>>>>>

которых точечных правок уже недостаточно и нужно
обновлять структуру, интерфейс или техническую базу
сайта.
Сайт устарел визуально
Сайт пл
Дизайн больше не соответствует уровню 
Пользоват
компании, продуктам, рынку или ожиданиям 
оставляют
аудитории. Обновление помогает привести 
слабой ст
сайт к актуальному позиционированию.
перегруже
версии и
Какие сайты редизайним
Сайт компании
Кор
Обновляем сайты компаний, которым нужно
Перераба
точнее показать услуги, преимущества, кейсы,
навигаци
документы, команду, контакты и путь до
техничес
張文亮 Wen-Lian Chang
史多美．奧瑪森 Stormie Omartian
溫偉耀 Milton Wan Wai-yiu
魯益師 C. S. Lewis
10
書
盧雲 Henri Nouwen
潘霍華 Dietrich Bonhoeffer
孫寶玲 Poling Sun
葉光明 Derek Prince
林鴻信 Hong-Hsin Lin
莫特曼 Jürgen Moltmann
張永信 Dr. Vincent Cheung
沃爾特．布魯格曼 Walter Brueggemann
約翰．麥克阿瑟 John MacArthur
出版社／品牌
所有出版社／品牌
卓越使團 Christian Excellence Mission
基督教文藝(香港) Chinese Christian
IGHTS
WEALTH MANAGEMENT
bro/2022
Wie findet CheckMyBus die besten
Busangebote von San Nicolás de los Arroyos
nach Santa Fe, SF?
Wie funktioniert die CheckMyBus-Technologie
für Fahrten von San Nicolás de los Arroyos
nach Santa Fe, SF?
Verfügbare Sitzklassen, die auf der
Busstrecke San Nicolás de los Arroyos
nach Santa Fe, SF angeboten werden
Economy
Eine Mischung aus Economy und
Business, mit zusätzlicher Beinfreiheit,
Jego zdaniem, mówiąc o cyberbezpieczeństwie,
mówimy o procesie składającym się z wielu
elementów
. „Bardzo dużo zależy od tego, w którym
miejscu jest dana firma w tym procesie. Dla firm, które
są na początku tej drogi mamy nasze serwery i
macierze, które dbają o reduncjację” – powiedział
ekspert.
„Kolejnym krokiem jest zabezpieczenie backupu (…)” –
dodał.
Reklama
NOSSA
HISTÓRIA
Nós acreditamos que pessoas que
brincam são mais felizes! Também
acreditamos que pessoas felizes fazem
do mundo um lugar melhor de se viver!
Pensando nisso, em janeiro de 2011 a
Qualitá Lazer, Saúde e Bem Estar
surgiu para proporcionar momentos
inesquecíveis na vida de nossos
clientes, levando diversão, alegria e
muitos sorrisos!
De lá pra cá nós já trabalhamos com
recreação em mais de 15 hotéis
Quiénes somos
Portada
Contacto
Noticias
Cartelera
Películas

<<<<<

• [PROBLEM DESCRIPTION] Each line of the material above either contains the word "компании" or does not; state how many do, and nothing else.

• [SOLUTION BELOW] 2